The competitive environment sees erstwhile allies turning into rivals. Previously, Moelis had advisory ties with filmmaker David Ellison, who is actively pursuing WBD through Centerview, now leaving Moelis to align with Netflix. Meanwhile, Wells Fargo is emerging as a key participant in this high-stakes arena, positioning itself not only as an advisor but also as a primary financier, providing a substantial portion of a $59 billion bridge loan essential for Netflix’s offer.

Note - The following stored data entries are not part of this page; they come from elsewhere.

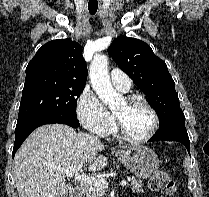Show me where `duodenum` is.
Returning <instances> with one entry per match:
<instances>
[{"mask_svg":"<svg viewBox=\"0 0 209 197\" xmlns=\"http://www.w3.org/2000/svg\"><path fill=\"white\" fill-rule=\"evenodd\" d=\"M70 197H82L81 189H74Z\"/></svg>","mask_w":209,"mask_h":197,"instance_id":"obj_1","label":"duodenum"}]
</instances>
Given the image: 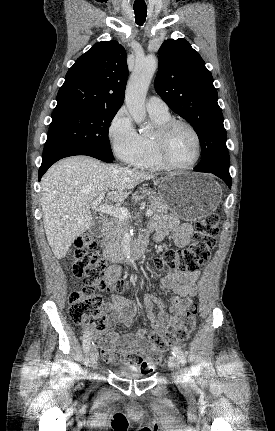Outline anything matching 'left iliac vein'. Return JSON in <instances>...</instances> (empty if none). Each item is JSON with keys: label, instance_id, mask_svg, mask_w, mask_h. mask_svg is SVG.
<instances>
[{"label": "left iliac vein", "instance_id": "obj_1", "mask_svg": "<svg viewBox=\"0 0 275 431\" xmlns=\"http://www.w3.org/2000/svg\"><path fill=\"white\" fill-rule=\"evenodd\" d=\"M168 365H169V367L173 373L175 380L178 383H183L184 376H183L182 370L180 369L178 359H176V357H174V356H170L169 360H168Z\"/></svg>", "mask_w": 275, "mask_h": 431}]
</instances>
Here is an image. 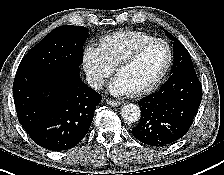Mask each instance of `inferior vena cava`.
Returning <instances> with one entry per match:
<instances>
[{
  "mask_svg": "<svg viewBox=\"0 0 224 175\" xmlns=\"http://www.w3.org/2000/svg\"><path fill=\"white\" fill-rule=\"evenodd\" d=\"M86 80L90 87L94 89H101L103 86V79L99 75L88 74Z\"/></svg>",
  "mask_w": 224,
  "mask_h": 175,
  "instance_id": "1",
  "label": "inferior vena cava"
}]
</instances>
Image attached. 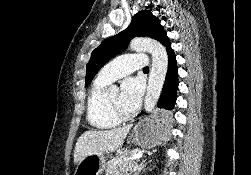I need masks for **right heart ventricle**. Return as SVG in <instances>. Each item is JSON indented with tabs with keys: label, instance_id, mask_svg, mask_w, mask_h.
Instances as JSON below:
<instances>
[{
	"label": "right heart ventricle",
	"instance_id": "e07e8e85",
	"mask_svg": "<svg viewBox=\"0 0 251 175\" xmlns=\"http://www.w3.org/2000/svg\"><path fill=\"white\" fill-rule=\"evenodd\" d=\"M108 83L96 79L86 101V119L89 125L98 130H106L117 125V118L106 107V87Z\"/></svg>",
	"mask_w": 251,
	"mask_h": 175
}]
</instances>
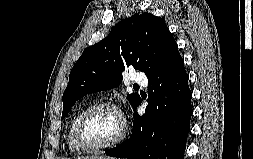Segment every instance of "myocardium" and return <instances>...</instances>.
Here are the masks:
<instances>
[{"label": "myocardium", "instance_id": "f54148a6", "mask_svg": "<svg viewBox=\"0 0 253 159\" xmlns=\"http://www.w3.org/2000/svg\"><path fill=\"white\" fill-rule=\"evenodd\" d=\"M101 109H111L119 115L120 120H121L120 132L118 133V135L114 139H112L106 143H103L100 145H94V146L88 145L83 141V137H82L84 123L91 114H93L94 112L101 110ZM126 134H127V122H126V119H125L121 109L113 102L104 101V102H99V103L93 104V105L87 107L82 112V114L80 115V117L78 118V120L74 126L73 143L78 150H81L84 152L101 151V150H105V149L114 147V146L118 145L119 143H121L124 140V138L126 137Z\"/></svg>", "mask_w": 253, "mask_h": 159}]
</instances>
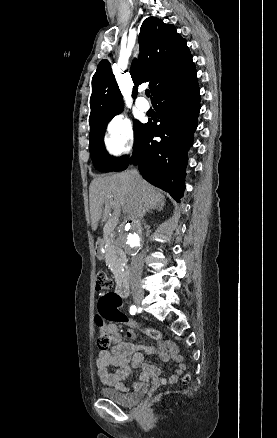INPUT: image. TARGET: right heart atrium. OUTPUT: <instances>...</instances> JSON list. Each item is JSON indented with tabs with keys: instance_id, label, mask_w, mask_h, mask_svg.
<instances>
[{
	"instance_id": "right-heart-atrium-1",
	"label": "right heart atrium",
	"mask_w": 277,
	"mask_h": 438,
	"mask_svg": "<svg viewBox=\"0 0 277 438\" xmlns=\"http://www.w3.org/2000/svg\"><path fill=\"white\" fill-rule=\"evenodd\" d=\"M107 139L116 152H127L134 142L132 124L124 114L116 115L107 127Z\"/></svg>"
}]
</instances>
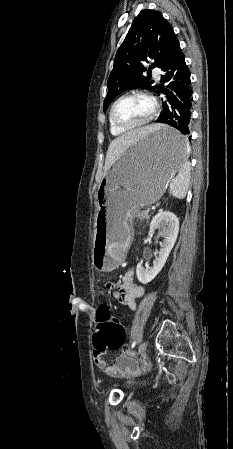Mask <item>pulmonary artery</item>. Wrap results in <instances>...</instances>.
Wrapping results in <instances>:
<instances>
[{
    "instance_id": "pulmonary-artery-1",
    "label": "pulmonary artery",
    "mask_w": 233,
    "mask_h": 449,
    "mask_svg": "<svg viewBox=\"0 0 233 449\" xmlns=\"http://www.w3.org/2000/svg\"><path fill=\"white\" fill-rule=\"evenodd\" d=\"M153 73H154V76H155V78H157V79H159L160 78V70L158 69V68H155L154 70H153Z\"/></svg>"
}]
</instances>
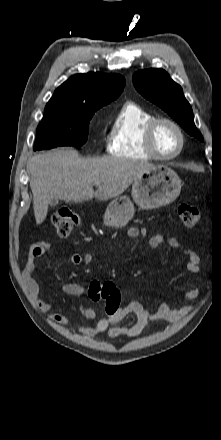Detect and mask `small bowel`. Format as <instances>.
Here are the masks:
<instances>
[{
    "label": "small bowel",
    "mask_w": 221,
    "mask_h": 440,
    "mask_svg": "<svg viewBox=\"0 0 221 440\" xmlns=\"http://www.w3.org/2000/svg\"><path fill=\"white\" fill-rule=\"evenodd\" d=\"M129 238H137L139 236L146 237V228L130 227L127 231ZM149 244L152 248H158L163 244L181 250L187 257L188 261L185 264L186 269L198 274L200 273L199 262L200 258L195 252L185 248L183 244L175 237H165L157 234L150 238ZM55 245L47 241H37L33 243L29 249L26 262L22 271V280L28 291L30 297L38 306V308L44 312H50L53 305L50 302H45L39 299V285L33 278L36 271V261L42 257L47 251L54 249ZM95 257L93 254H73L71 256V262L75 266H83L91 264ZM90 283L87 285L80 283H63L59 286V291L63 294L74 297H87ZM198 289H190L180 293L175 300V306L171 307L166 303H162L155 311L147 310L143 304L137 300H131L119 306V315H112L111 321H104L103 317L97 318L96 313L85 307L83 304L80 306L81 314L92 322L89 325L79 328V333L87 336L94 337L103 333H107L111 338H117L120 336H126L127 338H134L138 336L148 323L152 321H166L175 323L180 321L184 316L189 314L193 310L192 305L181 306L180 303L183 300H194L199 297ZM106 309V308H105ZM135 315L136 319L133 323L128 325H120V322L128 315ZM53 322L59 325H65L69 323V318L63 313L55 312L50 315Z\"/></svg>",
    "instance_id": "small-bowel-1"
}]
</instances>
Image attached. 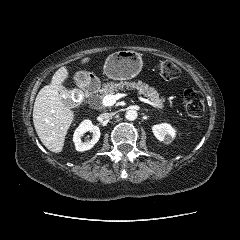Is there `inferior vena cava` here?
<instances>
[{"mask_svg":"<svg viewBox=\"0 0 240 240\" xmlns=\"http://www.w3.org/2000/svg\"><path fill=\"white\" fill-rule=\"evenodd\" d=\"M114 116V113H102L101 118L102 119H111Z\"/></svg>","mask_w":240,"mask_h":240,"instance_id":"obj_1","label":"inferior vena cava"}]
</instances>
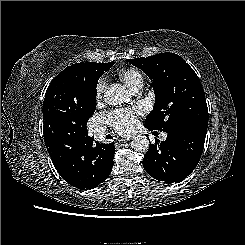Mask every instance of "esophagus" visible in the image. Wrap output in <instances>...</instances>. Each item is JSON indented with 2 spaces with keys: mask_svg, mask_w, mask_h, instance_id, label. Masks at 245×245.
Here are the masks:
<instances>
[{
  "mask_svg": "<svg viewBox=\"0 0 245 245\" xmlns=\"http://www.w3.org/2000/svg\"><path fill=\"white\" fill-rule=\"evenodd\" d=\"M132 139V137H128V138H125L124 140H121V141H124V142H128Z\"/></svg>",
  "mask_w": 245,
  "mask_h": 245,
  "instance_id": "esophagus-1",
  "label": "esophagus"
}]
</instances>
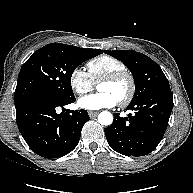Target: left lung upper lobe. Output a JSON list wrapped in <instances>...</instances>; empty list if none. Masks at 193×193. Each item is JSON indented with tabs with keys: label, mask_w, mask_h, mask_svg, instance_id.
<instances>
[{
	"label": "left lung upper lobe",
	"mask_w": 193,
	"mask_h": 193,
	"mask_svg": "<svg viewBox=\"0 0 193 193\" xmlns=\"http://www.w3.org/2000/svg\"><path fill=\"white\" fill-rule=\"evenodd\" d=\"M104 53L123 62L131 71L135 81V103L161 85L168 83L161 68L148 56L134 50H105Z\"/></svg>",
	"instance_id": "obj_1"
}]
</instances>
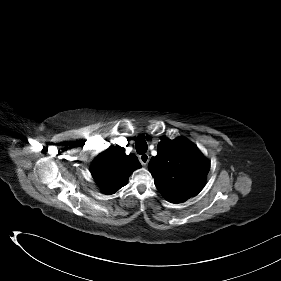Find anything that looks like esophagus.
I'll return each mask as SVG.
<instances>
[{"mask_svg":"<svg viewBox=\"0 0 281 281\" xmlns=\"http://www.w3.org/2000/svg\"><path fill=\"white\" fill-rule=\"evenodd\" d=\"M149 159H150V157L148 154H142L139 156V161L144 166L147 165V163L149 162Z\"/></svg>","mask_w":281,"mask_h":281,"instance_id":"obj_1","label":"esophagus"}]
</instances>
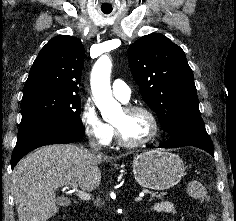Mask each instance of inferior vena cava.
Segmentation results:
<instances>
[{
	"instance_id": "602c4592",
	"label": "inferior vena cava",
	"mask_w": 236,
	"mask_h": 221,
	"mask_svg": "<svg viewBox=\"0 0 236 221\" xmlns=\"http://www.w3.org/2000/svg\"><path fill=\"white\" fill-rule=\"evenodd\" d=\"M89 146L92 150V153L100 154L101 146L97 144L94 138H91L89 141Z\"/></svg>"
}]
</instances>
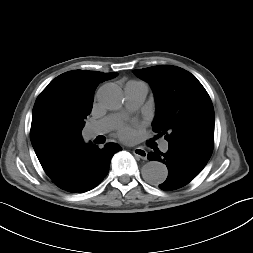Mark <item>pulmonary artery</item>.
I'll use <instances>...</instances> for the list:
<instances>
[{"label":"pulmonary artery","mask_w":253,"mask_h":253,"mask_svg":"<svg viewBox=\"0 0 253 253\" xmlns=\"http://www.w3.org/2000/svg\"><path fill=\"white\" fill-rule=\"evenodd\" d=\"M148 92V87L142 82H128L125 86V106L128 111L138 109L143 103ZM121 118V115L114 114L109 115L97 122L88 125L84 134L86 138L91 139L98 135L105 134L108 132ZM161 150L166 152L169 147V143L165 140L161 143Z\"/></svg>","instance_id":"e3ab8cb5"}]
</instances>
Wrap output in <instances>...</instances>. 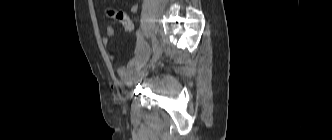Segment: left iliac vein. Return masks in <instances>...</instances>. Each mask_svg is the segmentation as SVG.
<instances>
[{"label":"left iliac vein","mask_w":332,"mask_h":140,"mask_svg":"<svg viewBox=\"0 0 332 140\" xmlns=\"http://www.w3.org/2000/svg\"><path fill=\"white\" fill-rule=\"evenodd\" d=\"M162 51H163L162 47L160 45H158L156 51L153 54V57H152L151 62H150V65H153L154 63H156L159 60V58L162 55Z\"/></svg>","instance_id":"1"}]
</instances>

Completing this financing picture, BNP Paribas and HSBC will also contribute to the loan supporting Netflix’s bid. Wells Fargo’s recent successes, including its advisory role in Union Pacific’s significant $85 billion acquisition of Norfolk Southern, have notably enhanced its standing in the M&A landscape—from sixteenth to ninth place in announced deal volume over the past year.

As negotiations unfold, Paramount is collaborating with a mix of established banks and boutique firms, including Centerview and M Klein & Company, alongside major players like Bank of America and Citigroup for financial backing. The anticipation continues as industry observers await the final decision from WBD and the future shape of this high-stakes entertainment landscape.